Stored data
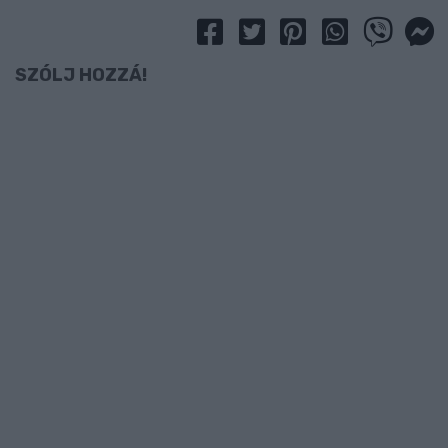
SZÓLJ HOZZÁ!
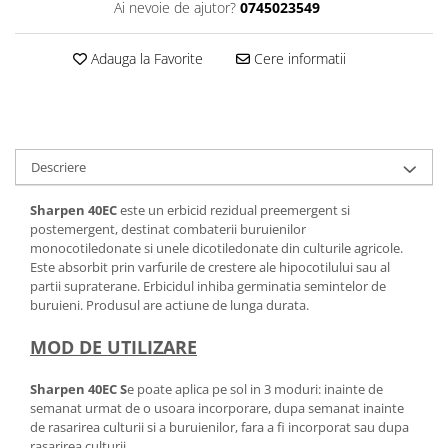
Ai nevoie de ajutor?
0745023549
Adauga la Favorite
Cere informatii
Descriere
Sharpen 40EC
este un erbicid rezidual preemergent si
postemergent, destinat combaterii buruienilor
monocotiledonate si unele dicotiledonate din culturile agricole.
Este absorbit prin varfurile de crestere ale hipocotilului sau al
partii supraterane. Erbicidul inhiba germinatia semintelor de
buruieni. Produsul are actiune de lunga durata.
MOD DE UTILIZARE
Sharpen 40EC S
e poate aplica pe sol in 3 moduri: inainte de
semanat urmat de o usoara incorporare, dupa semanat inainte
de rasarirea culturii si a buruienilor, fara a fi incorporat sau dupa
rasarirea culturii.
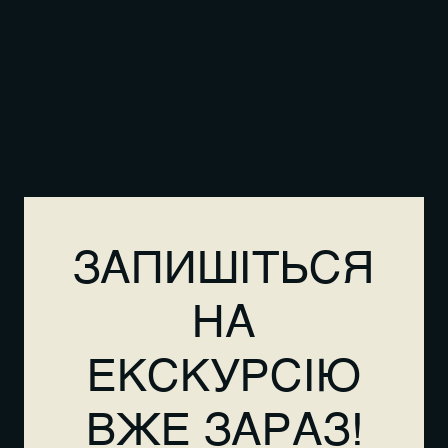
ЗАПИШІТЬСЯ
НА
ЕКСКУРСІЮ
ВЖЕ ЗАРАЗ!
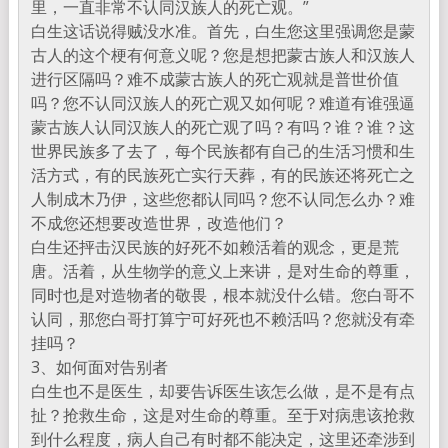
里，一直非常不认同汉族人的死亡观。”
白生这话说得贼没水准。首先，白生您这里强调您是蒙
古人的这个梗有何意义呢？您是想把蒙古族人和汉族人
进行区隔吗？难不成蒙古族人的死亡观就是普世价值
吗？您不认同汉族人的死亡观又如何呢？难道有谁强逼
蒙古族人认同汉族人的死亡观了吗？有吗？谁？谁？这
世界民族多了去了，每个民族都有自己的生活习惯和生
活方式，有的民族死亡实行天葬，有的民族还将死亡之
人制成木乃伊，这些您都认同吗？您不认同怎么办？难
不成您还想要改造世界，改造他们？
白生还抨击汉民族的好死不如赖活着的观念，更是荒
唐。活着，从生物学的意义上来讲，是对生命的尊重，
同时也是对造物者的敬畏，根本就没什么错。您白哥不
认同，那您白哥打算宁可好死也不赖活吗？您就没有牵
挂吗？
3、如何面对告别者
白生也不是医生，却要告诉医生该怎么做，是不是有点
扯？抢救生命，这是对生命的尊重。至于对病患该抢救
到什么程度，病人自己有时都不能决定，这里还牵涉到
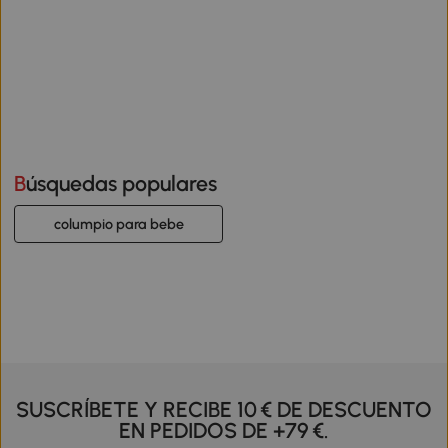
Búsquedas populares
columpio para bebe
SUSCRÍBETE Y RECIBE 10 € DE DESCUENTO
EN PEDIDOS DE +79 €.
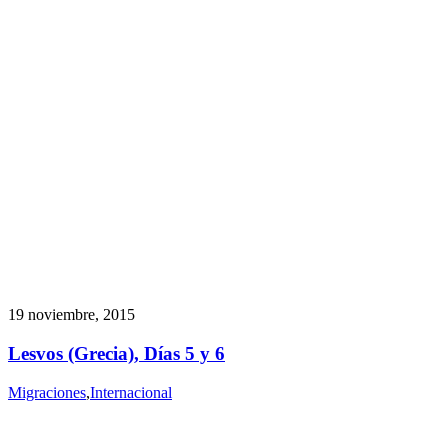
19 noviembre, 2015
Lesvos (Grecia), Días 5 y 6
Migraciones
,
Internacional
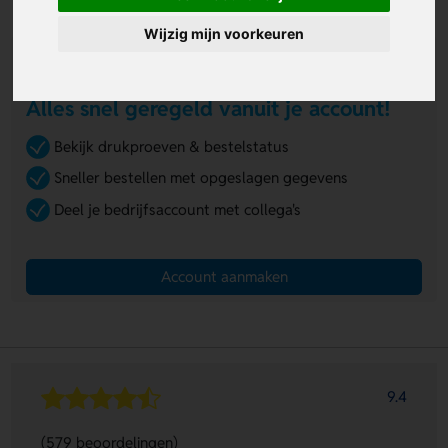
Ik ben mijn wachtwoord vergeten
Wijzig mijn voorkeuren
Welkom bij Lavista!
Alles snel geregeld vanuit je account!
Bekijk drukproeven & bestelstatus
Sneller bestellen met opgeslagen gegevens
Deel je bedrijfsaccount met collega's
Account aanmaken
9.4
(579 beoordelingen)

TASK GOAL ->
From the line that holds "SUSCRÍBETE Y RECIBE 10 € DE DESCUENTO" to the last line of the data, return those lines exactly and nothing else; both ends count, and pictures stay out.

YOUR SOLUTION ->
SUSCRÍBETE Y RECIBE 10 € DE DESCUENTO
EN PEDIDOS DE +79 €.
19 noviembre, 2015
Lesvos (Grecia), Días 5 y 6
Migraciones
,
Internacional
Ik ben mijn wachtwoord vergeten
Wijzig mijn voorkeuren
Welkom bij Lavista!
Alles snel geregeld vanuit je account!
Bekijk drukproeven & bestelstatus
Sneller bestellen met opgeslagen gegevens
Deel je bedrijfsaccount met collega's
Account aanmaken
9.4
(579 beoordelingen)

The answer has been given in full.